> [The task]:
Where a record contains a picture, omit the picture and repeat the rest exactly.

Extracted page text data
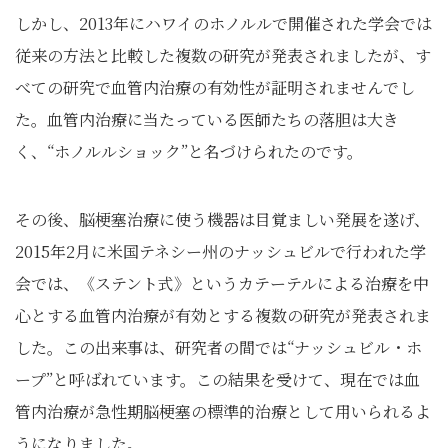
しかし、2013年にハワイのホノルルで開催された学会では
従来の方法と比較した複数の研究が発表されましたが、す
べての研究で血管内治療の有効性が証明されませんでし
た。血管内治療に当たっている医師たちの落胆は大き
く、“ホノルルショック”と名づけられたのです。
その後、脳梗塞治療に使う機器は目覚ましい発展を遂げ、
2015年2月に米国テネシー州のナッシュビルで行われた学
会では、《ステント式》というカテーテルによる治療を中
心とする血管内治療が有効とする複数の研究が発表されま
した。この出来事は、研究者の間では“ナッシュビル・ホ
ープ”と呼ばれています。この結果を受けて、現在では血
管内治療が急性期脳梗塞の標準的治療として用いられるよ
うになりました。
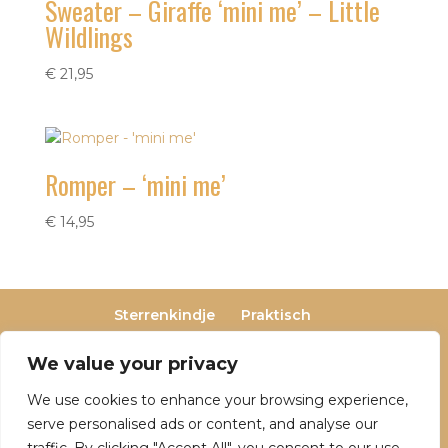
Sweater – Giraffe ‘mini me’ – Little
Wildlings
€
21,95
Romper – ‘mini me’
€
14,95
Sterrenkindje
Praktisch
Privacy- en cookieverklaring
Terugbetaal- en retourneringsbeleid
We value your privacy
Veelgestelde vragen
We use cookies to enhance your browsing experience,
Over Dutch Dreamers
serve personalised ads or content, and analyse our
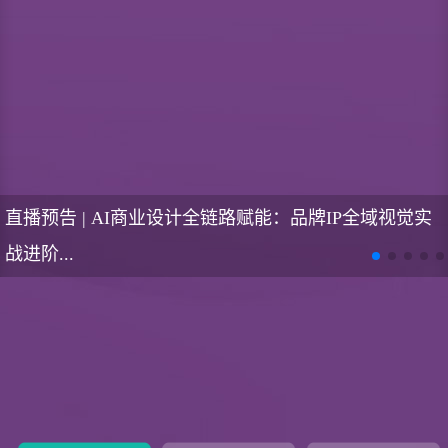
直播预告 | AI商业设计全链路赋能：品牌IP全域视觉实
战进阶...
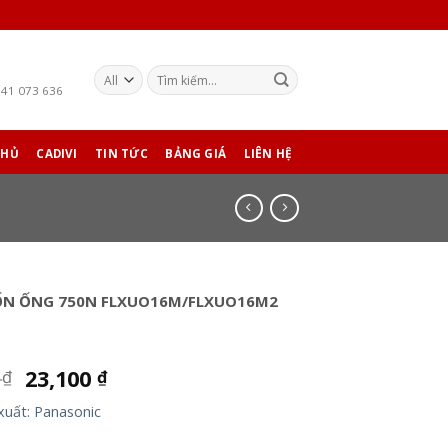
941 073 636
CHỦ
CADIVI
TIN TỨC
BẢNG GIÁ
LIÊN HỆ
ỐN ỐNG 750N FLXUO16M/FLXUO16M2
0
23,100
₫
₫
xuất: Panasonic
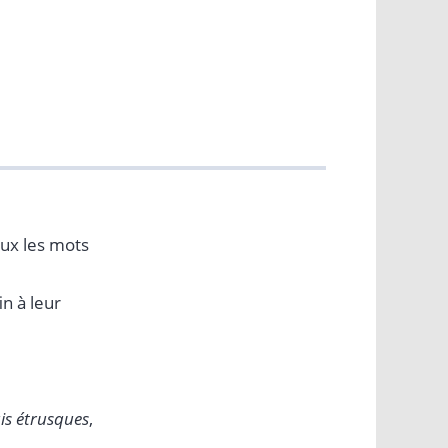
eux les mots
n à leur
is étrusques
,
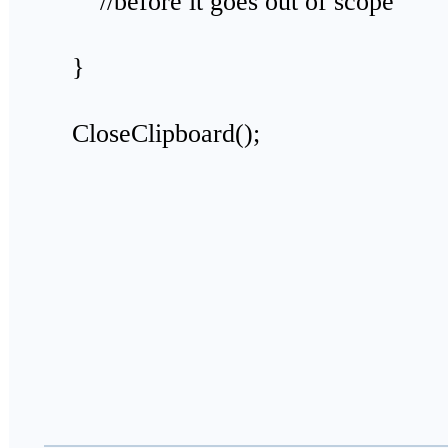
//before it goes out of scope
}
CloseClipboard();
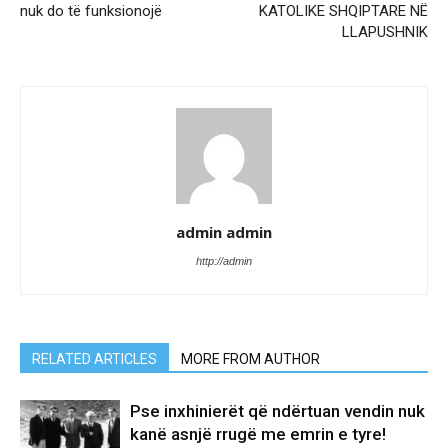
nuk do të funksionojë
KATOLIKE SHQIPTARE NË
LLAPUSHNIK
admin admin
http://admin
RELATED ARTICLES
MORE FROM AUTHOR
Pse inxhinierët që ndërtuan vendin nuk
kanë asnjë rrugë me emrin e tyre!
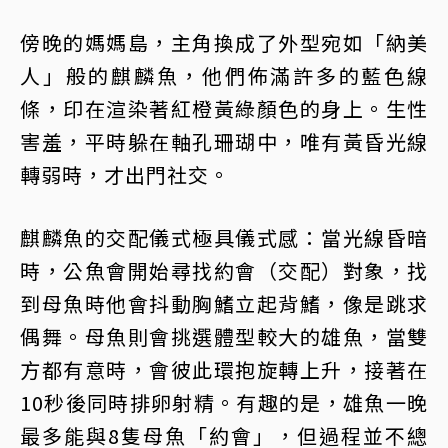
傍晚的媽媽島，主角換成了外型宛如「納美
人」般的麒麟魚，他們佈滿許多的藍色線
條，印在渲染著紅橙黃綠顏色的身上。生性
害羞，平時躲在軸孔珊瑚中，唯有黃昏光線
轉弱時，才出門社交。
麒麟魚的交配儀式極具儀式感：當光線昏暗
時，公魚會開始尋找約會（交配）對象，找
到母魚時他會抖動胸鰭立起背鰭，像是跳求
偶舞。母魚則會挑選體型較大的雄魚，當雙
方都有意時，會彼此環抱旋轉上升，接著在
10秒後同時排卵射精。有趣的是，雄魚一晚
最多能與8隻母魚「約會」，但過程並不總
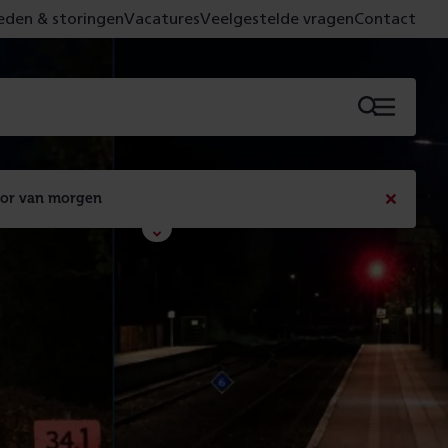
den & storingen
Vacatures
Veelgestelde vragen
Contact
Menu
oor van morgen
Bericht
sluiten
Met de campagne 'Voor 't spoor naar morgen' laten 
we zien wat er vandaag gebeurt en wat dat - 
figuurlijk gezien - morgen oplevert.
Lees meer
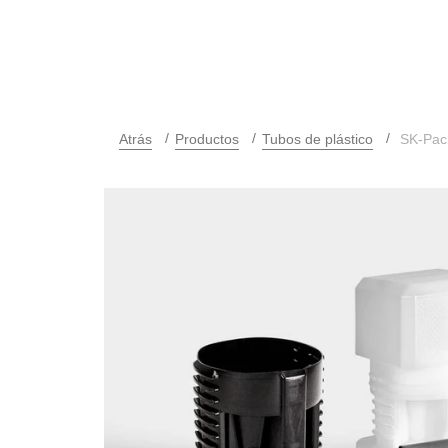
Atrás
Productos
Tubos de plástico
SK-Pac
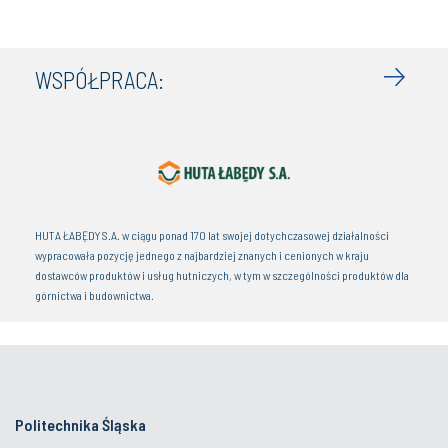
WSPÓŁPRACA:
HUTA ŁABĘDY S.A. w ciągu ponad 170 lat swojej dotychczasowej działalności
wypracowała pozycję jednego z najbardziej znanych i cenionych w kraju
dostawców produktów i usług hutniczych, w tym w szczególności produktów dla
górnictwa i budownictwa.
Politechnika Śląska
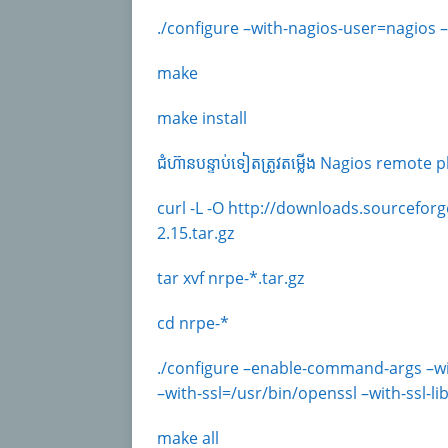
./configure –with-nagios-user=nagios 
make
make install
ជំហ៊ានបន្ទាប់ទៀតត្រូវតម្លើង Nagios remote
curl -L -O http://downloads.sourcefor
2.15.tar.gz
tar xvf nrpe-*.tar.gz
cd nrpe-*
./configure –enable-command-args –w
–with-ssl=/usr/bin/openssl –with-ssl-li
make all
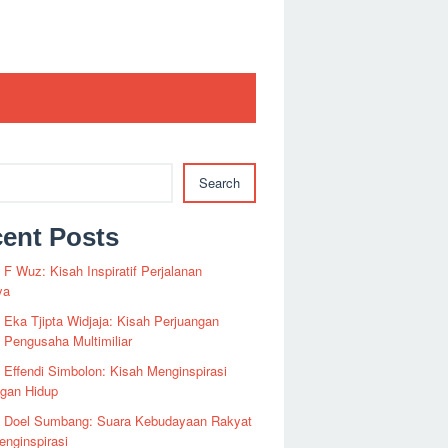
Search
ent Posts
i F Wuz: Kisah Inspiratif Perjalanan
ya
i Eka Tjipta Widjaja: Kisah Perjuangan
Pengusaha Multimiliar
i Effendi Simbolon: Kisah Menginspirasi
ngan Hidup
fi Doel Sumbang: Suara Kebudayaan Rakyat
nginspirasi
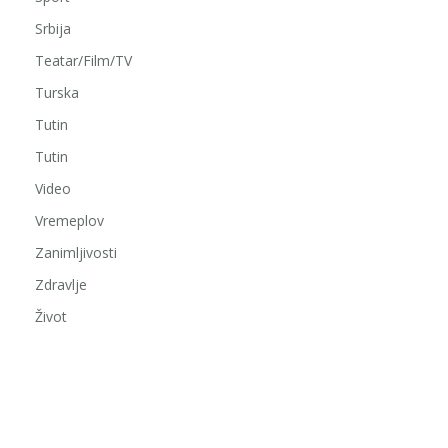
Srbija
Teatar/Film/TV
Turska
Tutin
Tutin
Video
Vremeplov
Zanimljivosti
Zdravlje
Život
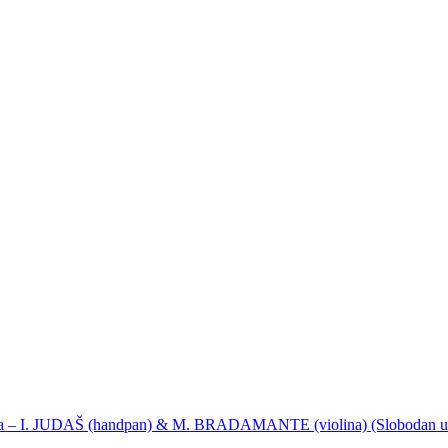
ija – I. JUDAŠ (handpan) & M. BRADAMANTE (violina) (Slobodan u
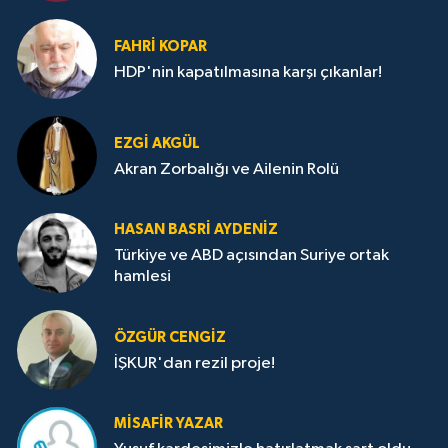
FAHRI KOPAR
HDP'nin kapatılmasına karşı çıkanlar!
EZGI AKGÜL
Akran Zorbalığı ve Ailenin Rolü
HASAN BASRI AYDENIZ
Türkiye ve ABD açısından Suriye ortak
hamlesi
ÖZGÜR CENGIZ
İŞKUR'dan rezil proje!
MISAFIR YAZAR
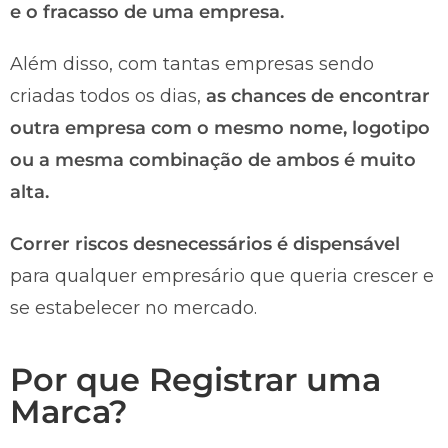
e o fracasso de uma empresa.
Além disso, com tantas empresas sendo
criadas todos os dias,
as chances de encontrar
outra empresa com o mesmo nome, logotipo
ou a mesma combinação de ambos é muito
alta.
Correr riscos desnecessários é dispensável
para qualquer empresário que queria crescer e
se estabelecer no mercado.
Por que Registrar uma
Marca?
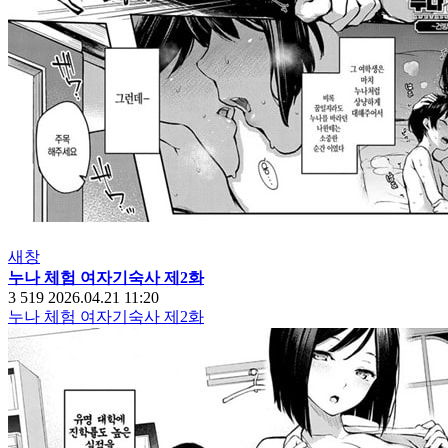
새창
누나 체험 여자기숙사 제2화
3
519
2026.04.21 11:20
누나 체험 여자기숙사 제2화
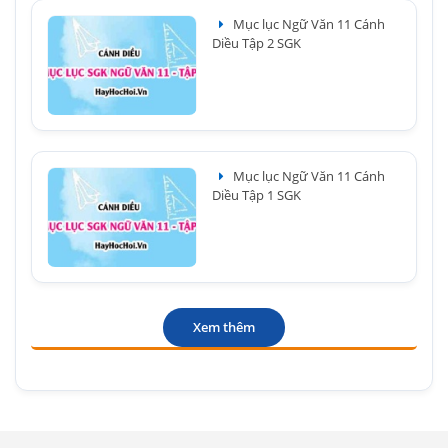
Mục lục Ngữ Văn 11 Cánh
Diều Tập 2 SGK
Mục lục Ngữ Văn 11 Cánh
Diều Tập 1 SGK
Xem thêm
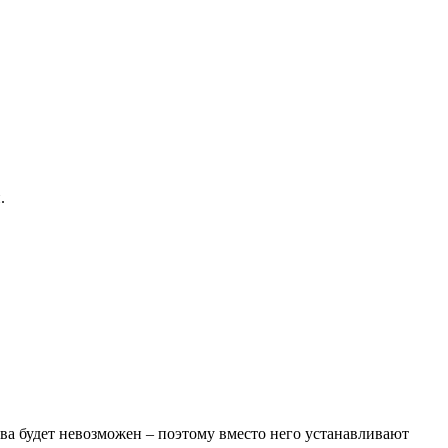
.
ва будет невозможен – поэтому вместо него устанавливают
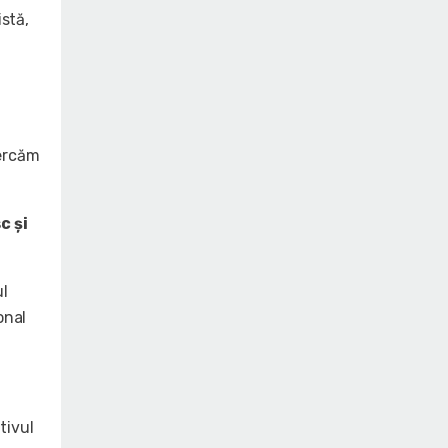
istă,
cercăm
c şi
ul
onal
tivul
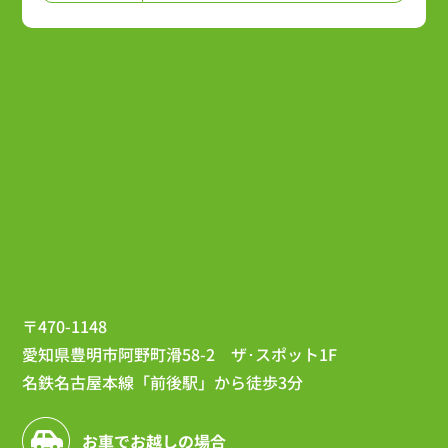
〒470-1148
愛知県豊明市阿野町滑58-2 ザ･スポット1F
名鉄名古屋本線「前後駅」から徒歩3分
お車でお越しの場合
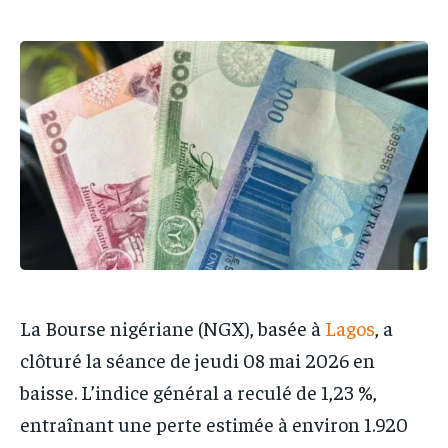
IT-ADMIN
IT-ADMIN
IT-ADMIN
IT-ADMIN
TOGOREPORT
TOGOREPORT
TOGOREPORT
TOGOREPORT
L’INTEGRAL
L’INTEGRAL
L’INTEGRAL
L’INTEGRAL
TOGOREGARD
TOGOREGARD
TOGOREGARD
TOGOREGARD
LOMEBOUGEINFO
LOMEBOUGEINFO
LOMEBOUGEINFO
LOMEBOUGEINFO
NOUVELLE D’AFRIQUE
NOUVELLE D’AFRIQUE
NOUVELLE D’AFRIQUE
NOUVELLE D’AFRIQUE
LEDEFENSEURINFO
LEDEFENSEURINFO
LEDEFENSEURINFO
LEDEFENSEURINFO
228FOOT
228FOOT
228FOOT
228FOOT
ACTU LOMÉ
ACTU LOMÉ
La Bourse nigériane (NGX), basée à
Lagos
, a
ACTU LOMÉ
ACTU LOMÉ
clôturé la séance de jeudi 08 mai 2026 en
baisse. L’indice général a reculé de 1,23 %,
entraînant une perte estimée à environ 1.920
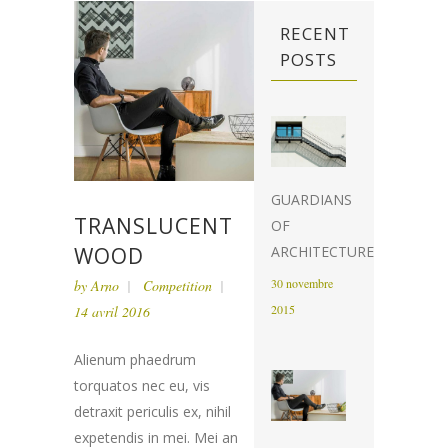
RECENT
POSTS
GUARDIANS
TRANSLUCENT
OF
WOOD
ARCHITECTURE
30 novembre
by
Arno
Competition
2015
14 avril 2016
Alienum phaedrum
torquatos nec eu, vis
detraxit periculis ex, nihil
expetendis in mei. Mei an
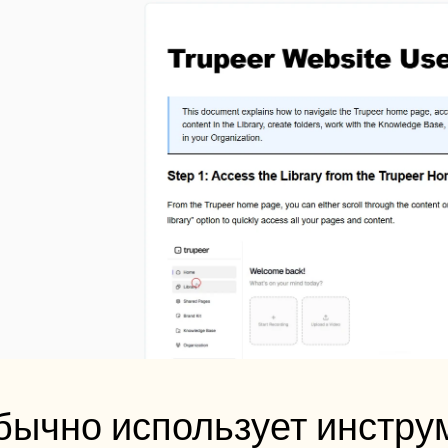
бычно использует инструм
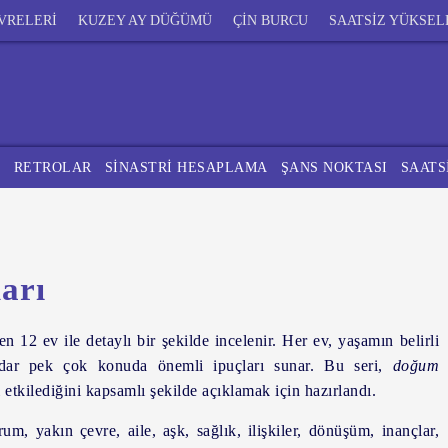
VRELERİ
KUZEY AY DÜĞÜMÜ
ÇİN BURCU
SAATSİZ YÜKSEL
U
RETROLAR
SİNASTRİ HESAPLAMA
ŞANS NOKTASI
SAATS
arı
yen
12 ev
ile detaylı bir şekilde incelenir. Her ev, yaşamın belirli
adar pek çok konuda önemli ipuçları sunar. Bu seri,
doğum
 etkilediğini kapsamlı şekilde açıklamak için hazırlandı.
rum, yakın çevre, aile, aşk, sağlık, ilişkiler, dönüşüm, inançlar,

> [Answer section]:
しかし、2013年にハワイのホノルルで開催された学会では
従来の方法と比較した複数の研究が発表されましたが、す
べての研究で血管内治療の有効性が証明されませんでし
た。血管内治療に当たっている医師たちの落胆は大き
く、“ホノルルショック”と名づけられたのです。
その後、脳梗塞治療に使う機器は目覚ましい発展を遂げ、
2015年2月に米国テネシー州のナッシュビルで行われた学
会では、《ステント式》というカテーテルによる治療を中
心とする血管内治療が有効とする複数の研究が発表されま
した。この出来事は、研究者の間では“ナッシュビル・ホ
ープ”と呼ばれています。この結果を受けて、現在では血
管内治療が急性期脳梗塞の標準的治療として用いられるよ
うになりました。
Sweater – Giraffe ‘mini me’ – Little
Wildlings
€
21,95
Romper – ‘mini me’
€
14,95
Sterrenkindje
Praktisch
Privacy- en cookieverklaring
Terugbetaal- en retourneringsbeleid
We value your privacy
Veelgestelde vragen
We use cookies to enhance your browsing experience,
Over Dutch Dreamers
serve personalised ads or content, and analyse our
直播预告 | AI商业设计全链路赋能：品牌IP全域视觉实
战进阶...
941 073 636
CHỦ
CADIVI
TIN TỨC
BẢNG GIÁ
LIÊN HỆ
ỐN ỐNG 750N FLXUO16M/FLXUO16M2
0
23,100
₫
₫
xuất: Panasonic
eux les mots
n à leur
is étrusques
,
//before it goes out of scope
}
CloseClipboard();
nuk do të funksionojë
KATOLIKE SHQIPTARE NË
LLAPUSHNIK
admin admin
http://admin
RELATED ARTICLES
MORE FROM AUTHOR
Pse inxhinierët që ndërtuan vendin nuk
kanë asnjë rrugë me emrin e tyre!
傍晚的媽媽島，主角換成了外型宛如「納美
人」般的麒麟魚，他們佈滿許多的藍色線
條，印在渲染著紅橙黃綠顏色的身上。生性
害羞，平時躲在軸孔珊瑚中，唯有黃昏光線
轉弱時，才出門社交。
麒麟魚的交配儀式極具儀式感：當光線昏暗
時，公魚會開始尋找約會（交配）對象，找
到母魚時他會抖動胸鰭立起背鰭，像是跳求
偶舞。母魚則會挑選體型較大的雄魚，當雙
方都有意時，會彼此環抱旋轉上升，接著在
10秒後同時排卵射精。有趣的是，雄魚一晚
最多能與8隻母魚「約會」，但過程並不總
den & storingen
Vacatures
Veelgestelde vragen
Contact
Menu
oor van morgen
Bericht
sluiten
Met de campagne 'Voor 't spoor naar morgen' laten 
we zien wat er vandaag gebeurt en wat dat - 
figuurlijk gezien - morgen oplevert.
Lees meer
Atrás
Productos
Tubos de plástico
SK-Pac
WSPÓŁPRACA:
HUTA ŁABĘDY S.A. w ciągu ponad 170 lat swojej dotychczasowej działalności
wypracowała pozycję jednego z najbardziej znanych i cenionych w kraju
dostawców produktów i usług hutniczych, w tym w szczególności produktów dla
górnictwa i budownictwa.
Politechnika Śląska
./configure –with-nagios-user=nagios 
make
make install
ជំហ៊ានបន្ទាប់ទៀតត្រូវតម្លើង Nagios remote
curl -L -O http://downloads.sourcefor
2.15.tar.gz
tar xvf nrpe-*.tar.gz
cd nrpe-*
./configure –enable-command-args –w
–with-ssl=/usr/bin/openssl –with-ssl-li
make all
Search
ent Posts
i F Wuz: Kisah Inspiratif Perjalanan
ya
i Eka Tjipta Widjaja: Kisah Perjuangan
Pengusaha Multimiliar
i Effendi Simbolon: Kisah Menginspirasi
ngan Hidup
fi Doel Sumbang: Suara Kebudayaan Rakyat
nginspirasi
Srbija
Teatar/Film/TV
Turska
Tutin
Tutin
Video
Vremeplov
Zanimljivosti
Zdravlje
Život
ija – I. JUDAŠ (handpan) & M. BRADAMANTE (violina) (Slobodan u
FAHRI KOPAR
HDP'nin kapatılmasına karşı çıkanlar!
EZGI AKGÜL
Akran Zorbalığı ve Ailenin Rolü
HASAN BASRI AYDENIZ
Türkiye ve ABD açısından Suriye ortak
hamlesi
ÖZGÜR CENGIZ
İŞKUR'dan rezil proje!
MISAFIR YAZAR
e o fracasso de uma empresa.
Além disso, com tantas empresas sendo
criadas todos os dias,
as chances de encontrar
outra empresa com o mesmo nome, logotipo
ou a mesma combinação de ambos é muito
alta.
Correr riscos desnecessários é dispensável
para qualquer empresário que queria crescer e
se estabelecer no mercado.
Por que Registrar uma
Marca?
새창
누나 체험 여자기숙사 제2화
3
519
2026.04.21 11:20
누나 체험 여자기숙사 제2화
Mục lục Ngữ Văn 11 Cánh
Diều Tập 2 SGK
Mục lục Ngữ Văn 11 Cánh
Diều Tập 1 SGK
Xem thêm
.
ва будет невозможен – поэтому вместо него устанавливают
istă,
cercăm
c şi
ul
onal
tivul
〒470-1148
愛知県豊明市阿野町滑58-2 ザ･スポット1F
名鉄名古屋本線「前後駅」から徒歩3分
お車でお越しの場合
IT-ADMIN
IT-ADMIN
IT-ADMIN
IT-ADMIN
TOGOREPORT
TOGOREPORT
TOGOREPORT
TOGOREPORT
L’INTEGRAL
L’INTEGRAL
L’INTEGRAL
L’INTEGRAL
TOGOREGARD
TOGOREGARD
TOGOREGARD
TOGOREGARD
LOMEBOUGEINFO
LOMEBOUGEINFO
LOMEBOUGEINFO
LOMEBOUGEINFO
NOUVELLE D’AFRIQUE
NOUVELLE D’AFRIQUE
NOUVELLE D’AFRIQUE
NOUVELLE D’AFRIQUE
LEDEFENSEURINFO
LEDEFENSEURINFO
LEDEFENSEURINFO
LEDEFENSEURINFO
228FOOT
228FOOT
228FOOT
228FOOT
ACTU LOMÉ
ACTU LOMÉ
La Bourse nigériane (NGX), basée à
Lagos
, a
ACTU LOMÉ
ACTU LOMÉ
clôturé la séance de jeudi 08 mai 2026 en
baisse. L’indice général a reculé de 1,23 %,
entraînant une perte estimée à environ 1.920
RECENT
POSTS
GUARDIANS
TRANSLUCENT
OF
WOOD
ARCHITECTURE
30 novembre
by
Arno
Competition
2015
14 avril 2016
Alienum phaedrum
torquatos nec eu, vis
detraxit periculis ex, nihil
expetendis in mei. Mei an
бычно использует инструм
VRELERİ
KUZEY AY DÜĞÜMÜ
ÇİN BURCU
SAATSİZ YÜKSEL
U
RETROLAR
SİNASTRİ HESAPLAMA
ŞANS NOKTASI
SAATS
arı
yen
12 ev
ile detaylı bir şekilde incelenir. Her ev, yaşamın belirli
adar pek çok konuda önemli ipuçları sunar. Bu seri,
doğum
 etkilediğini kapsamlı şekilde açıklamak için hazırlandı.
rum, yakın çevre, aile, aşk, sağlık, ilişkiler, dönüşüm, inançlar,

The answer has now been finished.